The Kate Bolick Show Gets Picked Up by CBS

A SYTYCB Entry

The TV show adaptation of Kate Bolick’s stir-causing Atlantic cover story “All The Single Ladies” sold to CBS yesterday, Deadline Hollywood reports. While The Lives of Independent Young Women has recently become a full-on pop cultural meme thanks to shows like Lena Dunham’s Girls, no mainstream television show has yet attempted to take on the “rom-com industrial complex” that consistently makes finding a male partner the central narrative of every woman’s life.

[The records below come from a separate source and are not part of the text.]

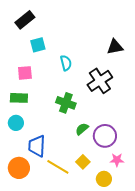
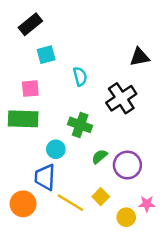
green rectangle: (19, 98) -> (23, 119), size x1.4
cyan circle: (16, 123) -> (56, 149), moved
pink star: (117, 160) -> (147, 204), moved

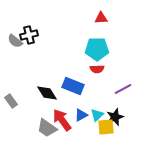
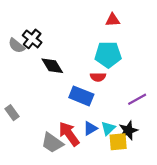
black cross: (29, 35) -> (32, 39), turned -36
red semicircle: (97, 69) -> (98, 77), moved
black diamond: (47, 93) -> (52, 66), moved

The show will center on “a successful, thirty-something woman who doesn’t want it all.” Just like in Bolick’s article, the main character turns down her boyfriend’s marriage proposal in favor of keeping her current independent single life, which to me, sounds like a canned attempt at feminism–as if the goals stop at just not needing men. But thankfully, as Slate‘s Alyssa Rosenburg points out, the show is still in development, and if it actually ends up being about an interesting character who just happens to be content to stay single, it could be a first for network television:

It is a truth universally acknowledged that a single woman on television is on the hunt for a man, or getting over a man, or stumbling into the Right Man Who Appears When She Least Expects It. Yes, recent television has featured at least some intriguing variations on the theme. On Bones, Aspergian anthropologist Dr. Temperance Brennan applied her academic theories to her dating life before asking her best friend and partner to donate sperm so she could have a baby with him. But then she fell in love with him. In TBS’s late, lamented sitcom My Boys, sportswriter PJ Franklin concentrated her social energies on her tight-knit circle of friends, in which she was the only woman, with her male pals providing insight and acting as obstacles to her dating life. But the idea of a sitcom where the heroine is committed to staying single, not merely attempting to shed that state, would be something new.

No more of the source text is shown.